> Problem to work on
Transcribe the records below exactly as they appear, omitting any pictures.

[[ Supplied data, beginning ]]

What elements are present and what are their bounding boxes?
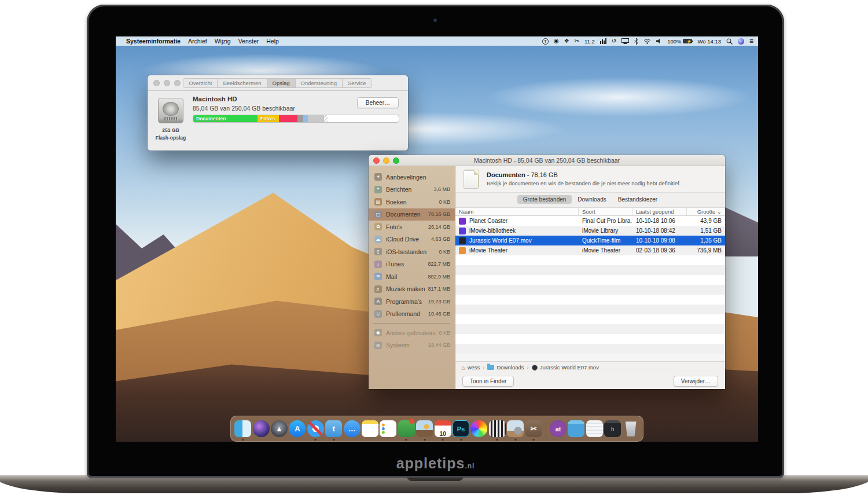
sidebar-item-systeem[interactable]: ◎Systeem18,44 GB	[369, 339, 455, 352]
dock-app-store-icon[interactable]: A	[289, 417, 306, 441]
dock-final-cut-pro-icon[interactable]	[489, 417, 506, 441]
time-machine-icon[interactable]: ↺	[612, 38, 616, 44]
airplay-icon[interactable]	[621, 38, 629, 44]
sidebar-item-icloud-drive[interactable]: ☁iCloud Drive4,63 GB	[369, 233, 455, 246]
dock-evernote-icon[interactable]	[398, 417, 415, 441]
notification-center-icon[interactable]: ≡	[749, 38, 753, 45]
segment-downloads[interactable]: Downloads	[572, 195, 612, 204]
disk-platter	[163, 102, 179, 116]
tab-service[interactable]: Service	[342, 78, 372, 88]
dock-color-wheel-app-icon[interactable]	[470, 417, 487, 441]
sidebar-item-programma-s[interactable]: AProgramma's19,73 GB	[369, 295, 455, 308]
cpu-chart-icon[interactable]	[600, 38, 606, 44]
menu-app-name[interactable]: Systeeminformatie	[126, 38, 181, 45]
sidebar-item-itunes[interactable]: ♪iTunes822,7 MB	[369, 258, 455, 271]
column-grootte[interactable]: Grootte ⌄	[687, 208, 725, 215]
sidebar-item-mail[interactable]: ✉Mail802,9 MB	[369, 270, 455, 283]
dock-photoshop-icon[interactable]: Ps	[453, 417, 469, 441]
storage-segment-fotos[interactable]: Foto's	[258, 115, 279, 122]
tab-opslag[interactable]: Opslag	[267, 78, 296, 88]
creative-cloud-icon[interactable]: ◉	[554, 38, 559, 44]
storage-segment[interactable]	[324, 115, 328, 122]
storage-segment[interactable]	[303, 115, 308, 122]
system-info-window: OverzichtBeeldschermenOpslagOndersteunin…	[148, 75, 408, 151]
category-name: Documenten	[487, 171, 525, 178]
istat-menu-icon[interactable]: T	[542, 38, 549, 45]
segment-label: Foto's	[258, 116, 275, 122]
dock-minimized-window-icon[interactable]: h	[604, 417, 621, 441]
storage-segment-documenten[interactable]: Documenten	[193, 115, 258, 122]
dock-documents-stack-icon[interactable]	[586, 417, 603, 441]
wifi-icon[interactable]	[643, 38, 651, 44]
manage-button[interactable]: Beheer…	[357, 97, 399, 108]
path-crumb-wess[interactable]: ⌂wess	[461, 364, 480, 371]
spotlight-search-icon[interactable]	[726, 38, 733, 45]
dock-siri-icon[interactable]	[252, 417, 269, 441]
sidebar-item-foto-s[interactable]: ✿Foto's26,14 GB	[369, 221, 455, 233]
dock-finder-icon[interactable]	[234, 417, 251, 441]
column-soort[interactable]: Soort	[579, 208, 632, 215]
istat-value[interactable]: 11.2	[584, 38, 595, 45]
siri-icon[interactable]	[738, 38, 744, 45]
dock-downloads-folder-icon[interactable]	[568, 417, 584, 441]
tab-beeldschermen[interactable]: Beeldschermen	[217, 78, 267, 88]
dock-launchpad-icon[interactable]: ▲	[271, 417, 288, 441]
dock-image-viewer-icon[interactable]	[507, 417, 524, 441]
dock-reminders-icon[interactable]	[380, 417, 396, 441]
battery-status[interactable]: 100%⚡	[667, 38, 692, 45]
empty-table-row	[455, 344, 725, 354]
category-title: Documenten - 78,16 GB	[487, 171, 681, 178]
storage-segment[interactable]	[279, 115, 297, 122]
volume-icon[interactable]	[656, 38, 662, 44]
column-naam[interactable]: Naam	[455, 208, 579, 215]
delete-button[interactable]: Verwijder…	[674, 376, 718, 387]
macos-screen: Systeeminformatie Archief Wijzig Venster…	[116, 36, 758, 442]
path-crumb-downloads[interactable]: Downloads	[487, 364, 524, 371]
menu-clock[interactable]: Wo 14:13	[697, 38, 721, 45]
dock-utility-tool-icon[interactable]: ✂	[525, 417, 542, 441]
dock-messages-icon[interactable]: …	[343, 417, 360, 441]
dock-trash-icon[interactable]	[622, 417, 639, 441]
sidebar-item-prullenmand[interactable]: ▽Prullenmand10,46 GB	[369, 308, 455, 321]
tab-ondersteuning[interactable]: Ondersteuning	[295, 78, 343, 88]
table-row-imovie-bibliotheek[interactable]: iMovie-bibliotheekiMovie Library10-10-18…	[455, 226, 725, 236]
sidebar-item-berichten[interactable]: ❝Berichten3,6 MB	[369, 184, 455, 196]
column-laatst-geopend[interactable]: Laatst geopend	[632, 208, 687, 215]
sidebar-item-boeken[interactable]: ▤Boeken0 KB	[369, 196, 455, 208]
storage-segment[interactable]	[308, 115, 324, 122]
dock-twitter-icon[interactable]: t	[325, 417, 342, 441]
menu-archief[interactable]: Archief	[188, 38, 207, 45]
path-separator: ›	[527, 364, 528, 371]
storage-segment[interactable]	[297, 115, 304, 122]
window-titlebar[interactable]: Macintosh HD - 85,04 GB van 250,04 GB be…	[369, 155, 725, 166]
dock-appletips-icon[interactable]: at	[550, 417, 567, 441]
sidebar-item-documenten[interactable]: ▢Documenten78,16 GB	[369, 208, 455, 221]
sidebar-item-ios-bestanden[interactable]: ▯iOS-bestanden0 KB	[369, 245, 455, 258]
dock-calendar-icon[interactable]: 10	[434, 417, 451, 441]
sidebar-item-muziek-maken[interactable]: ♬Muziek maken817,1 MB	[369, 283, 455, 296]
dock-safari-icon[interactable]	[307, 417, 324, 441]
charging-bolt-icon: ⚡	[686, 39, 692, 44]
dock-photos-icon[interactable]	[416, 417, 433, 441]
file-name: iMovie Theater	[469, 247, 507, 254]
storage-window-titlebar[interactable]: OverzichtBeeldschermenOpslagOndersteunin…	[148, 75, 408, 91]
dropbox-icon[interactable]: ❖	[564, 38, 569, 44]
segment-grote-bestanden[interactable]: Grote bestanden	[517, 195, 572, 204]
segment-bestandskiezer[interactable]: Bestandskiezer	[612, 195, 663, 204]
menu-help[interactable]: Help	[266, 38, 279, 45]
show-in-finder-button[interactable]: Toon in Finder	[462, 376, 514, 387]
sidebar: ✶Aanbevelingen❝Berichten3,6 MB▤Boeken0 K…	[369, 166, 455, 389]
tab-overzicht[interactable]: Overzicht	[183, 78, 218, 88]
dock-notes-icon[interactable]	[362, 417, 378, 441]
scissors-icon[interactable]: ✂	[575, 38, 579, 44]
sidebar-item-aanbevelingen[interactable]: ✶Aanbevelingen	[369, 171, 455, 184]
table-row-planet-coaster[interactable]: Planet CoasterFinal Cut Pro Libra...10-1…	[455, 216, 725, 226]
path-crumb-jurassic-world-e07-mov[interactable]: Jurassic World E07.mov	[532, 364, 599, 371]
table-row-jurassic-world-e07-mov[interactable]: Jurassic World E07.movQuickTime-film10-1…	[455, 236, 725, 245]
sidebar-item-andere-gebruikers[interactable]: ◉Andere gebruikers0 KB	[369, 327, 455, 339]
table-row-imovie-theater[interactable]: iMovie TheateriMovie Theater02-03-18 09:…	[455, 245, 725, 255]
sidebar-item-size: 26,14 GB	[428, 224, 450, 230]
menu-wijzig[interactable]: Wijzig	[215, 38, 231, 45]
bluetooth-icon[interactable]	[634, 38, 638, 45]
menu-venster[interactable]: Venster	[238, 38, 259, 45]
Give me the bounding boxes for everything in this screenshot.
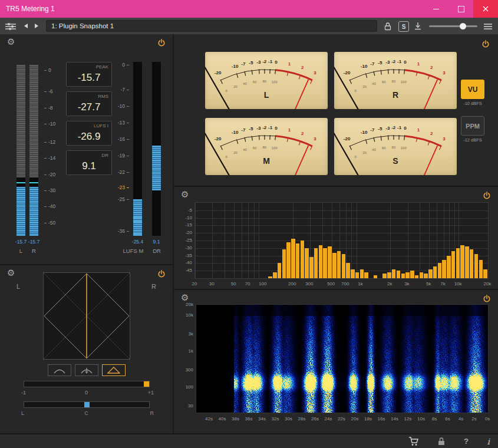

[[ Supplied data, end ]]

> Result of the exercise
What elements are present and what are their bounding boxes?
sidebar-item-systeem[interactable]: ◎Systeem18,44 GB	[369, 339, 455, 352]
dock-app-store-icon[interactable]: A	[289, 417, 306, 441]
dock-final-cut-pro-icon[interactable]	[489, 417, 506, 441]
time-machine-icon[interactable]: ↺	[612, 38, 616, 44]
airplay-icon[interactable]	[621, 38, 629, 44]
sidebar-item-icloud-drive[interactable]: ☁iCloud Drive4,63 GB	[369, 233, 455, 246]
dock-evernote-icon[interactable]	[398, 417, 415, 441]
notification-center-icon[interactable]: ≡	[749, 38, 753, 45]
segment-downloads[interactable]: Downloads	[572, 195, 612, 204]
disk-platter	[163, 102, 179, 116]
tab-service[interactable]: Service	[342, 78, 372, 88]
dock-color-wheel-app-icon[interactable]	[470, 417, 487, 441]
sidebar-item-programma-s[interactable]: AProgramma's19,73 GB	[369, 295, 455, 308]
cpu-chart-icon[interactable]	[600, 38, 606, 44]
menu-app-name[interactable]: Systeeminformatie	[126, 38, 181, 45]
sidebar-item-itunes[interactable]: ♪iTunes822,7 MB	[369, 258, 455, 271]
column-grootte[interactable]: Grootte ⌄	[687, 208, 725, 215]
sidebar-item-mail[interactable]: ✉Mail802,9 MB	[369, 270, 455, 283]
dock-photoshop-icon[interactable]: Ps	[453, 417, 469, 441]
storage-segment-fotos[interactable]: Foto's	[258, 115, 279, 122]
tab-opslag[interactable]: Opslag	[267, 78, 296, 88]
creative-cloud-icon[interactable]: ◉	[554, 38, 559, 44]
storage-segment[interactable]	[324, 115, 328, 122]
storage-segment[interactable]	[303, 115, 308, 122]
system-info-window: OverzichtBeeldschermenOpslagOndersteunin…	[148, 75, 408, 151]
category-name: Documenten	[487, 171, 525, 178]
istat-menu-icon[interactable]: T	[542, 38, 549, 45]
segment-label: Foto's	[258, 116, 275, 122]
dock-minimized-window-icon[interactable]: h	[604, 417, 621, 441]
storage-segment-documenten[interactable]: Documenten	[193, 115, 258, 122]
dock-documents-stack-icon[interactable]	[586, 417, 603, 441]
wifi-icon[interactable]	[643, 38, 651, 44]
manage-button[interactable]: Beheer…	[357, 97, 399, 108]
path-crumb-wess[interactable]: ⌂wess	[461, 364, 480, 371]
spotlight-search-icon[interactable]	[726, 38, 733, 45]
dock-siri-icon[interactable]	[252, 417, 269, 441]
sidebar-item-foto-s[interactable]: ✿Foto's26,14 GB	[369, 221, 455, 233]
dock-finder-icon[interactable]	[234, 417, 251, 441]
column-soort[interactable]: Soort	[579, 208, 632, 215]
istat-value[interactable]: 11.2	[584, 38, 595, 45]
siri-icon[interactable]	[738, 38, 744, 45]
dock-downloads-folder-icon[interactable]	[568, 417, 584, 441]
tab-beeldschermen[interactable]: Beeldschermen	[217, 78, 267, 88]
dock-launchpad-icon[interactable]: ▲	[271, 417, 288, 441]
dock-image-viewer-icon[interactable]	[507, 417, 524, 441]
dock-reminders-icon[interactable]	[380, 417, 396, 441]
battery-status[interactable]: 100%⚡	[667, 38, 692, 45]
empty-table-row	[455, 344, 725, 354]
category-title: Documenten - 78,16 GB	[487, 171, 681, 178]
storage-segment[interactable]	[279, 115, 297, 122]
volume-icon[interactable]	[656, 38, 662, 44]
column-naam[interactable]: Naam	[455, 208, 579, 215]
delete-button[interactable]: Verwijder…	[674, 376, 718, 387]
macos-screen: Systeeminformatie Archief Wijzig Venster…	[116, 36, 758, 442]
path-crumb-downloads[interactable]: Downloads	[487, 364, 524, 371]
menu-clock[interactable]: Wo 14:13	[697, 38, 721, 45]
dock-utility-tool-icon[interactable]: ✂	[525, 417, 542, 441]
dock-messages-icon[interactable]: …	[343, 417, 360, 441]
dock-trash-icon[interactable]	[622, 417, 639, 441]
sidebar-item-prullenmand[interactable]: ▽Prullenmand10,46 GB	[369, 308, 455, 321]
tab-ondersteuning[interactable]: Ondersteuning	[295, 78, 343, 88]
table-row-imovie-bibliotheek[interactable]: iMovie-bibliotheekiMovie Library10-10-18…	[455, 226, 725, 236]
sidebar-item-berichten[interactable]: ❝Berichten3,6 MB	[369, 184, 455, 196]
column-laatst-geopend[interactable]: Laatst geopend	[632, 208, 687, 215]
sidebar-item-boeken[interactable]: ▤Boeken0 KB	[369, 196, 455, 208]
storage-segment[interactable]	[308, 115, 324, 122]
dock-twitter-icon[interactable]: t	[325, 417, 342, 441]
menu-archief[interactable]: Archief	[188, 38, 207, 45]
path-separator: ›	[527, 364, 528, 371]
storage-segment[interactable]	[297, 115, 304, 122]
window-titlebar[interactable]: Macintosh HD - 85,04 GB van 250,04 GB be…	[369, 155, 725, 166]
dock-appletips-icon[interactable]: at	[550, 417, 567, 441]
sidebar-item-documenten[interactable]: ▢Documenten78,16 GB	[369, 208, 455, 221]
sidebar-item-ios-bestanden[interactable]: ▯iOS-bestanden0 KB	[369, 245, 455, 258]
dock-calendar-icon[interactable]: 10	[434, 417, 451, 441]
sidebar-item-muziek-maken[interactable]: ♬Muziek maken817,1 MB	[369, 283, 455, 296]
dock-safari-icon[interactable]	[307, 417, 324, 441]
charging-bolt-icon: ⚡	[686, 39, 692, 44]
dock-photos-icon[interactable]	[416, 417, 433, 441]
file-name: iMovie Theater	[469, 247, 507, 254]
storage-window-titlebar[interactable]: OverzichtBeeldschermenOpslagOndersteunin…	[148, 75, 408, 91]
dropbox-icon[interactable]: ❖	[564, 38, 569, 44]
segment-grote-bestanden[interactable]: Grote bestanden	[517, 195, 572, 204]
segment-bestandskiezer[interactable]: Bestandskiezer	[612, 195, 663, 204]
menu-help[interactable]: Help	[266, 38, 279, 45]
show-in-finder-button[interactable]: Toon in Finder	[462, 376, 514, 387]
sidebar: ✶Aanbevelingen❝Berichten3,6 MB▤Boeken0 K…	[369, 166, 455, 389]
tab-overzicht[interactable]: Overzicht	[183, 78, 218, 88]
dock-notes-icon[interactable]	[362, 417, 378, 441]
scissors-icon[interactable]: ✂	[575, 38, 579, 44]
sidebar-item-aanbevelingen[interactable]: ✶Aanbevelingen	[369, 171, 455, 184]
table-row-planet-coaster[interactable]: Planet CoasterFinal Cut Pro Libra...10-1…	[455, 216, 725, 226]
path-crumb-jurassic-world-e07-mov[interactable]: Jurassic World E07.mov	[532, 364, 599, 371]
table-row-jurassic-world-e07-mov[interactable]: Jurassic World E07.movQuickTime-film10-1…	[455, 236, 725, 245]
sidebar-item-andere-gebruikers[interactable]: ◉Andere gebruikers0 KB	[369, 327, 455, 339]
table-row-imovie-theater[interactable]: iMovie TheateriMovie Theater02-03-18 09:…	[455, 245, 725, 255]
sidebar-item-size: 26,14 GB	[428, 224, 450, 230]
menu-wijzig[interactable]: Wijzig	[215, 38, 231, 45]
bluetooth-icon[interactable]	[634, 38, 638, 45]
menu-venster[interactable]: Venster	[238, 38, 259, 45]
Give me the bounding boxes for everything in this screenshot.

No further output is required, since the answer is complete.